Fall River, New Bedford, and Worcester all have room under state caps that limit the number of students who can attend charter schools. Fall River and New Bedford also have large wait lists. Worcester and Brockton have smaller wait lists. Demand there might be satisfied by the addition of one new charter in each city. Springfield, Lynn, and Lawrence also have large wait lists, but have little or no room under the caps. Most of these Gateway City school districts perform in the bottom 10 percent statewide.
Despite consistently outperforming their district counterparts in Gateway Cities, overcoming well-financed opposition to charter schools has proven difficult. In 2019, for example, state Commissioner of Elementary and Secondary Education Jeff Riley proposed allowing New Bedford’s Alma del Mar charter school to access empty school district facilities in its bid to expand—in return for agreeing to draw students from some of the city’s lowest-performing schools.
At the Hayden McFadden School, for example, 19 percent of third graders met or exceeded expectations on the MCAS English test and just 9 percent did so in math. The corresponding numbers at Alma del Mar were 90 percent in English and 74 percent in math. Despite this, the plan was scuttled. Although Alma del Mar was allowed to expand, it wasn’t done in a way that would have maximized the benefits for New Bedford students and families.
Strong charter school applications were also put forward in Brockton in 2008 and 2013. Despite Brockton having plenty of room under the caps, the proposals went down amid strong opposition from Brockton school administrators and teachers’ unions.
“It’s hard to have these policy debates when people are attacked for stepping into the public sphere,” said former Fall River Mayor Edward Lambert.
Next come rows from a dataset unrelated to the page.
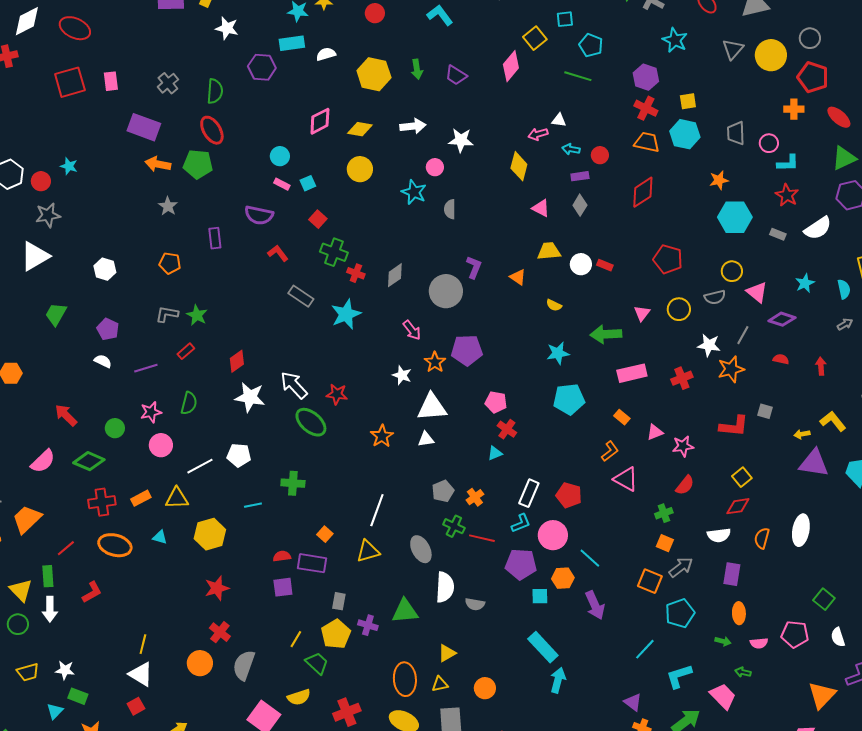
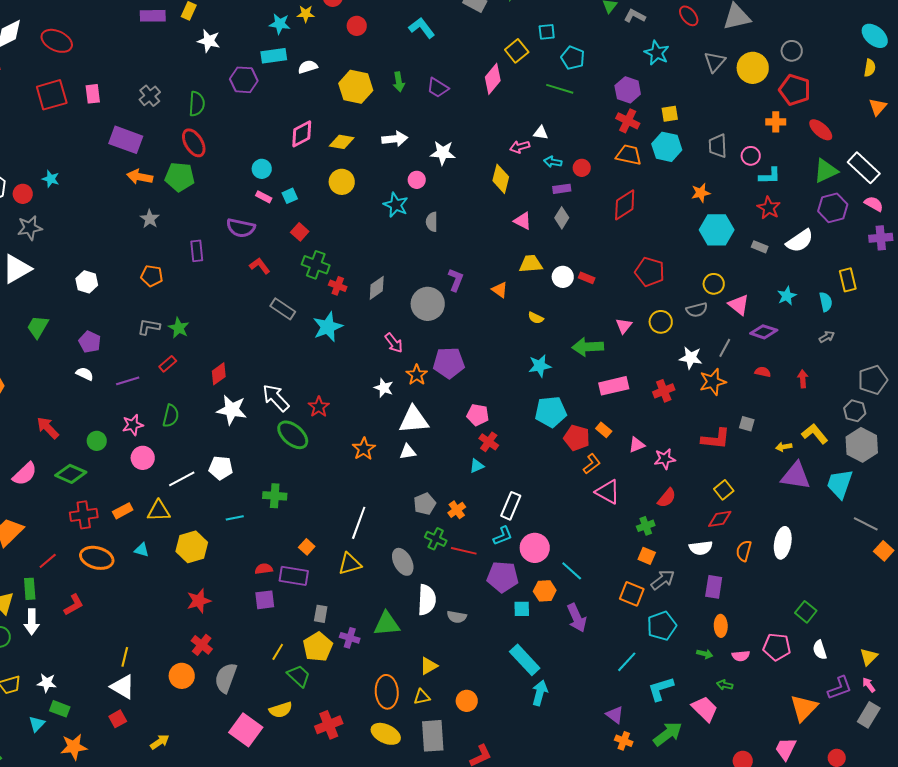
red star: (337, 394) -> (319, 407), turned 30
red pentagon: (569, 495) -> (577, 438), moved

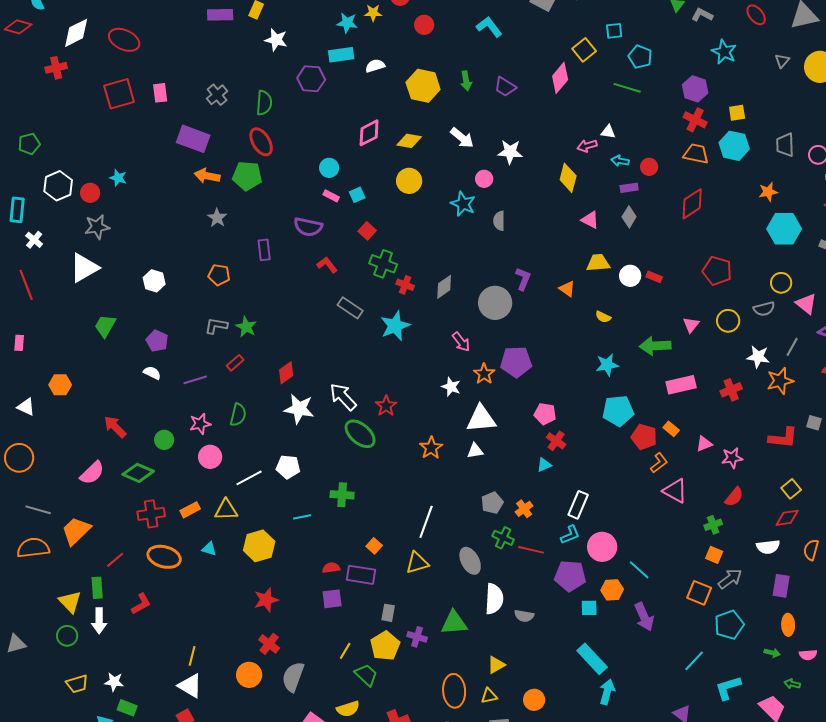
gray triangle: (715, 62) -> (782, 61), size x0.7
white arrow: (395, 139) -> (462, 138), turned 45

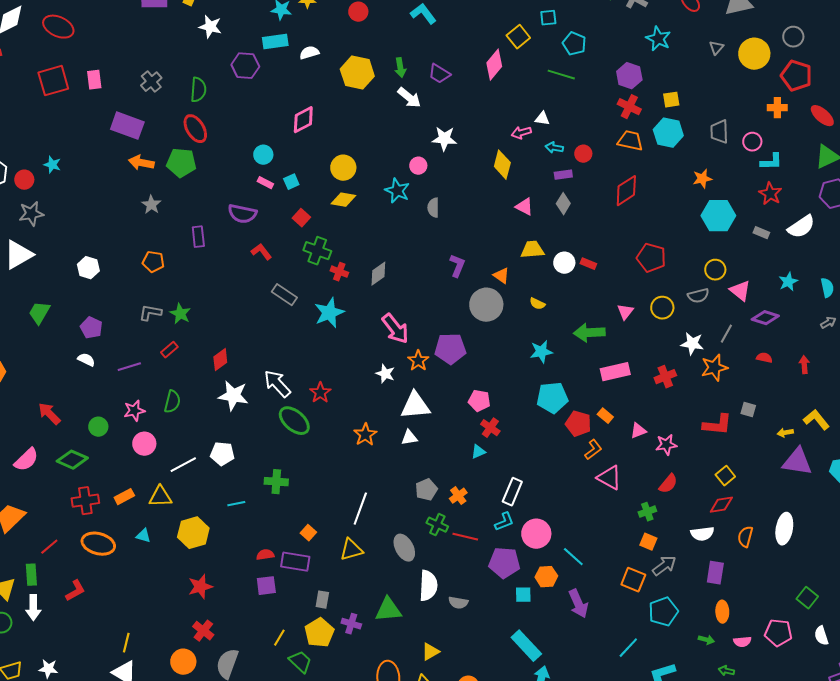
white arrow: (462, 138) -> (409, 98), moved
yellow diamond: (409, 141) -> (343, 200), moved
gray circle: (495, 303) -> (486, 305), moved
pink arrow: (461, 342) -> (395, 329), size x1.5

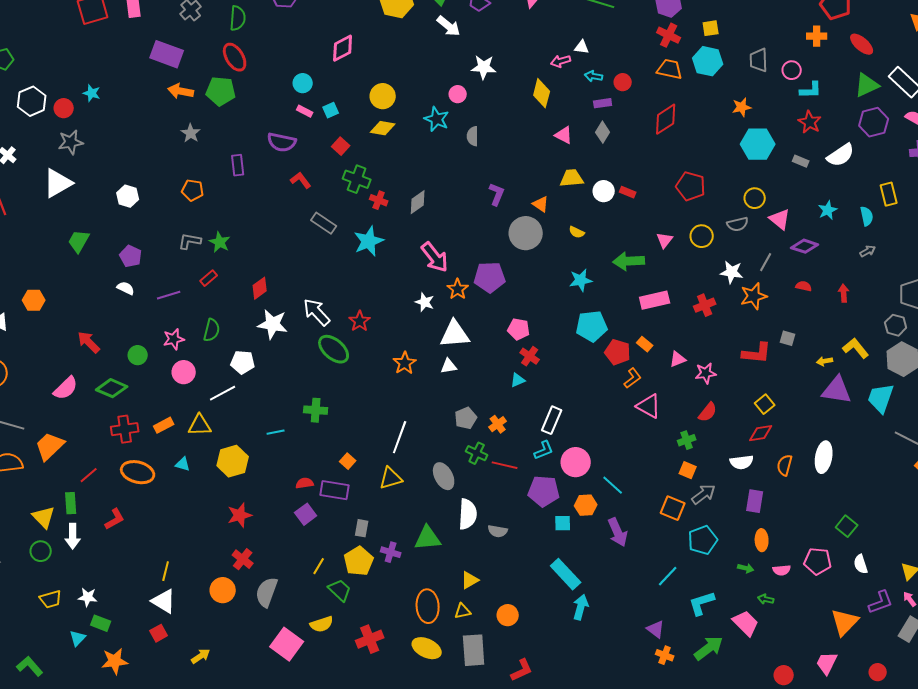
white pentagon: (222, 454) -> (243, 362), moved
purple square: (266, 586) -> (306, 514), turned -30

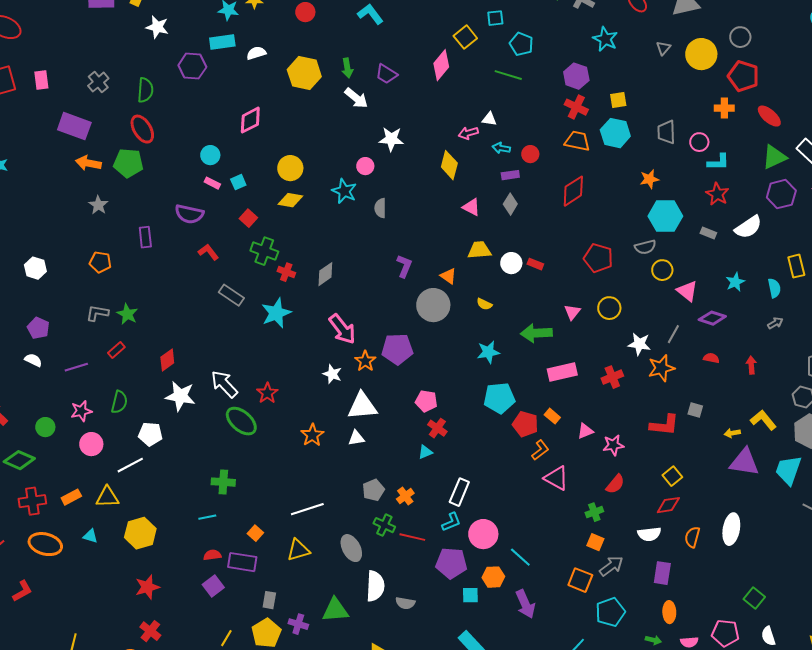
gray semicircle: (738, 224) -> (645, 247), moved
cyan line: (276, 432) -> (207, 517), moved
white line: (400, 437) -> (307, 509), turned 52

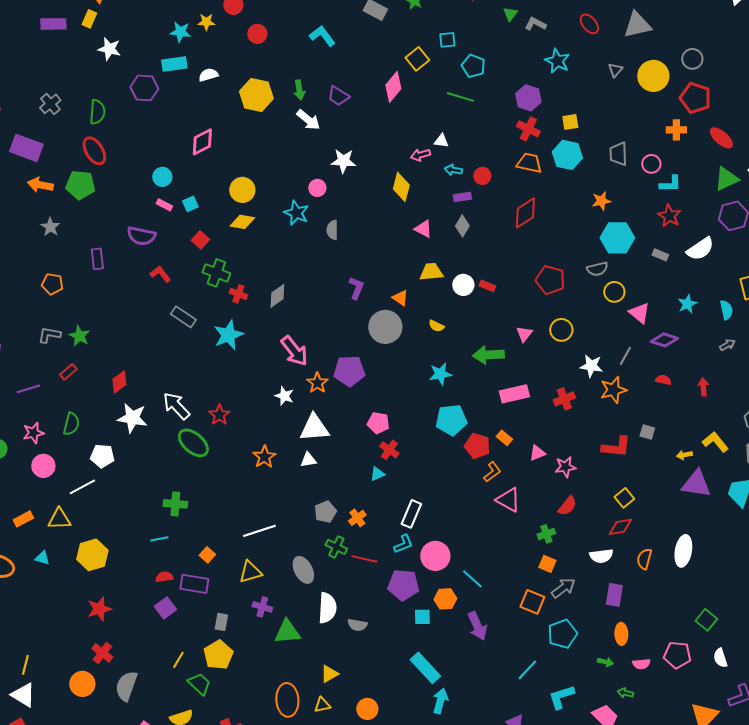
purple cross: (298, 624) -> (262, 607), moved

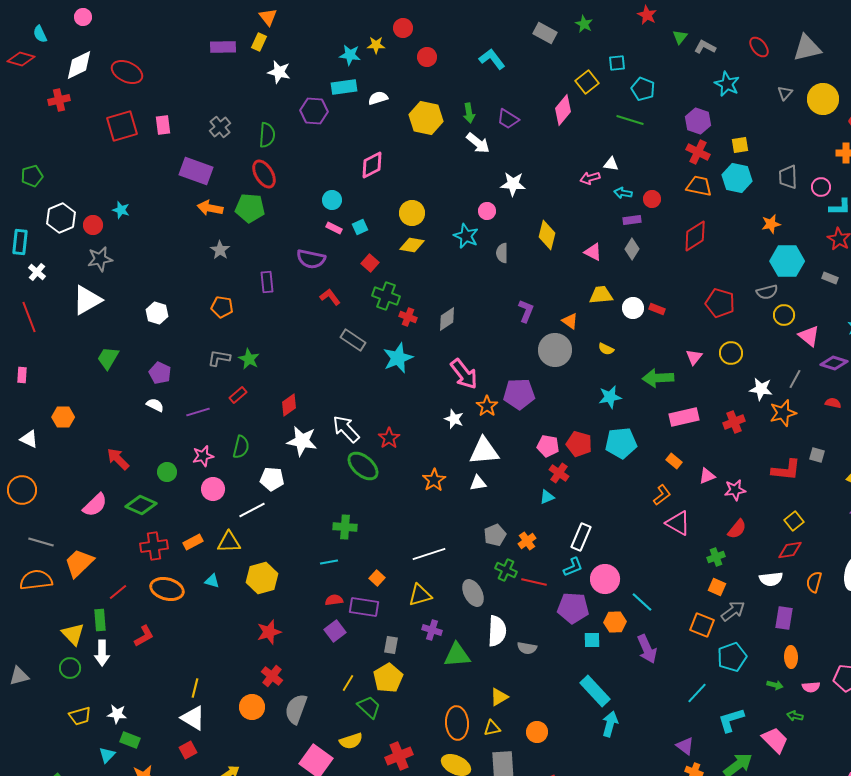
yellow diamond: (401, 187) -> (547, 235), moved
red pentagon: (477, 446) -> (579, 444), moved

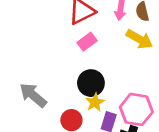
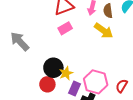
black circle: (91, 83) -> (53, 68), moved
gray arrow: (33, 95) -> (20, 41), moved

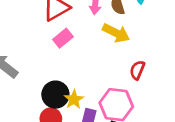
red semicircle: (122, 86) -> (137, 70), moved

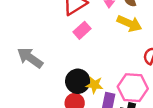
yellow star: (74, 99) -> (95, 85), turned -30

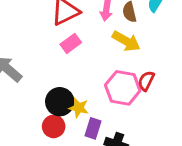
pink hexagon: (133, 88) -> (123, 88), moved

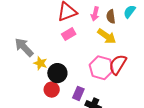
red semicircle: (146, 81) -> (118, 65), size x1.5
yellow star: (79, 108) -> (40, 63), moved

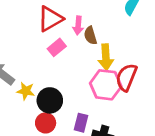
pink arrow: (95, 14) -> (78, 26), moved
brown semicircle: (111, 17) -> (90, 35), moved
yellow arrow: (107, 36) -> (106, 57), moved, turned 60

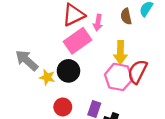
brown semicircle: (90, 35) -> (126, 16), moved
pink rectangle: (57, 47) -> (77, 41), size x1.6
black circle: (50, 100) -> (68, 71), moved

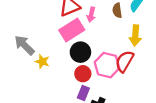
yellow arrow: (120, 52) -> (135, 36), moved
black circle: (68, 71) -> (80, 52), moved
red circle: (63, 107) -> (83, 74), moved

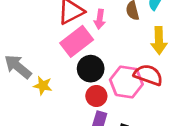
red semicircle: (125, 61) -> (148, 75), turned 85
As high-quality charter school applications were blocked by powerful anti-charter advocates, the voices of parents were rarely heard.
Dr. Candal makes several recommendations:
- Create another charter authorizing body in addition to the state Department of Elementary and Secondary Education (DESE). Unlike the DESE, such an authorizer—which could be a university or independent charter school board—wouldn’t also serve other education stakeholders and would therefore be able to pay less attention to politics and more to promoting quality applications.
- Give substantial weight to charter waiting lists and other indicators of parent demand in the charter school application process.
- Contract with a neutral outside entity to assess claims that charters do financial harm to the district schools from which their students come.